Le chef de la diplomatie française Jean-Noël Barrot a annoncé dimanche lors d’une visite à Alger, « une nouvelle phase » pour les relations entre la France et l’Algérie, après huit mois d’une crise qui a mené les deux pays au bord de la rupture.
« Avec le président (Abdelmadjid) Tebboune, nous avons exprimé la volonté partagée de lever le rideau, d’entrer dans une nouvelle phase » et de « reconstruire un partenariat d’égal à égal, serein et apaisé », a déclaré M. Barrot, à l’issue d’un entretien de 2H30 avec le chef de l’Etat algérien.
Il a dit avoir tenu à venir en Algérie, « moins d’une semaine après » l’appel téléphonique du 31 mars entre M. Tebboune et le président français Emmanuel Macron ayant acté la reprise du dialogue bilatéral.

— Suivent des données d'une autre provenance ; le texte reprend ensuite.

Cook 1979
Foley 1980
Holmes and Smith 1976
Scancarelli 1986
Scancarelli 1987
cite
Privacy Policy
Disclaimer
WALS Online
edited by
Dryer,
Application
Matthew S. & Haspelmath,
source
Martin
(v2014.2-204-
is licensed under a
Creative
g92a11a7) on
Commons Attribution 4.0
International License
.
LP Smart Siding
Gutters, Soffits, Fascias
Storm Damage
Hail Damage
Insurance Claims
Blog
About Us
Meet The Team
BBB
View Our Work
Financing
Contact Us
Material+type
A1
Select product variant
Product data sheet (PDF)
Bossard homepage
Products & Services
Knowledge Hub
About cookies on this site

« La France souhaite tourner la page des tensions actuelles » « dans un souci d’efficacité et de résultats », a expliqué M. Barrot, annonçant une « réactivation de l’ensemble des mécanismes de coopération » où « nous revenons à la normale ».
La période de tension inédite traversée ces derniers mois « ne sert ni les intérêts des Algériens ni des Français », a-t-il estimé.

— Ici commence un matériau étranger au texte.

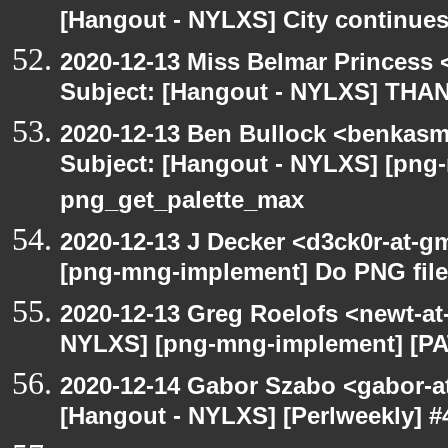
[Hangout - NYLXS] City continues
2020-12-13 Miss Belmar Princess
Subject: [Hangout - NYLXS] THA
2020-12-13 Ben Bullock <benkasm
Subject: [Hangout - NYLXS] [png
png_get_palette_max
2020-12-13 J Decker <d3ck0r-at-g
[png-mng-implement] Do PNG file
2020-12-13 Greg Roelofs <newt-a
NYLXS] [png-mng-implement] [PA
2020-12-14 Gabor Szabo <gabor-a
[Hangout - NYLXS] [Perlweekly] #4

Selon M. Barrot, tous les sujets ont été mis sur la table lors d’une « réunion très utile » de 1H45 avec son homologue Ahmed Attaf, l’idée étant de « retrouver la dynamique et l’ambition fixées » par MM. Macron et Tebboune en août 2022 lors d’une visite du président français à Alger.
La récente crise d’une gravité inédite entre l’Algérie et son ancienne puissance coloniale (1830-1962) a démarré à l’été 2024 quand M. Macron a apporté son soutien total à un plan d’autonomie sous souveraineté marocaine pour le Sahara occidental, revendiqué depuis 50 ans par les indépendantistes du Polisario soutenus par Alger. L’Algérie a immédiatement retiré son ambassadeur à Paris.
A l’automne, l’arrestation à Alger de l’écrivain franco-algérien Boualem Sansal pour des déclarations portant, selon l’Algérie, « atteinte à l’intégrité du territoire », a fait monter d’un cran les tensions.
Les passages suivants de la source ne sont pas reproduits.